I have so many thoughts running through my head now, what with chasing down local charities, council officers and event organisers for my news reporting assignment, getting the parents to sift through my business card holders at home (WHY DIDN’T I BRING THEM TO THE UK ARGHHHHHH) to find a possible interviewee to profile for my 3-minute video project, and rejoicing over possible Sconul access to SOAS London for my Masters thesis (thanks David the Librarian).
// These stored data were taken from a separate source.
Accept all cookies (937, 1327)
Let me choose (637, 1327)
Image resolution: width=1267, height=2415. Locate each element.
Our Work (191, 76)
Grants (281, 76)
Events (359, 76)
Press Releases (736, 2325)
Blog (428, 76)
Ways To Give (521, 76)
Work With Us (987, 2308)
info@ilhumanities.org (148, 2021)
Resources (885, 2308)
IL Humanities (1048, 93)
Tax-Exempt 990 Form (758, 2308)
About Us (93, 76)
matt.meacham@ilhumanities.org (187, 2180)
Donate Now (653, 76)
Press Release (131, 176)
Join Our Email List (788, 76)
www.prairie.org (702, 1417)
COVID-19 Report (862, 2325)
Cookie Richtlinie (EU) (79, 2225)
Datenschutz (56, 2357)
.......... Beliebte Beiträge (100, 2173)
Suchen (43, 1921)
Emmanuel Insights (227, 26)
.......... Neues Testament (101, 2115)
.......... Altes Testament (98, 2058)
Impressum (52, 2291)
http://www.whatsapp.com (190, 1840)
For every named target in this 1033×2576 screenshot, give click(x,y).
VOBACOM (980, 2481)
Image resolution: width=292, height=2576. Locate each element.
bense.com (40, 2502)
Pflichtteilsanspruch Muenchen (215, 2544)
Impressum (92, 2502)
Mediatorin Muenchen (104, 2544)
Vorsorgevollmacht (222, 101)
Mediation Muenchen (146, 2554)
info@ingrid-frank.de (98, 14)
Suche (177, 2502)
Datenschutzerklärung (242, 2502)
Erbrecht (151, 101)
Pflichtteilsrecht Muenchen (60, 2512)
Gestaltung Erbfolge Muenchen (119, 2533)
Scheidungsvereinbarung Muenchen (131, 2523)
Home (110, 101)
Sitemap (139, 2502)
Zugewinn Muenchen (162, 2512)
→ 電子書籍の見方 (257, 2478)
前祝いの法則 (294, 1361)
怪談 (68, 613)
But one thing that I have stuck to is my 30-minute walks to and from Park campus, regardless of the weather, listening to Epik High, Octopus Project and John Legend. Why? Because sometimes it rains just enough for me to tap dance (at least try to) like Gene Kelly in Singin’ in the Rain in my cheap boots. Other times, inspiration hits and I start singing along to my walking playlist or screaming out loud (like I did yesterday, sorry all the posh people in Montpellier): “Stephanie, you’re a genius. Did you hear that? I’m surprised by what your puny brain can come up with. Who’s amazing? YOU ARE!”

To paraphrase Meredith Grey, “Why do people do drugs when chasing stories is so much of a high?”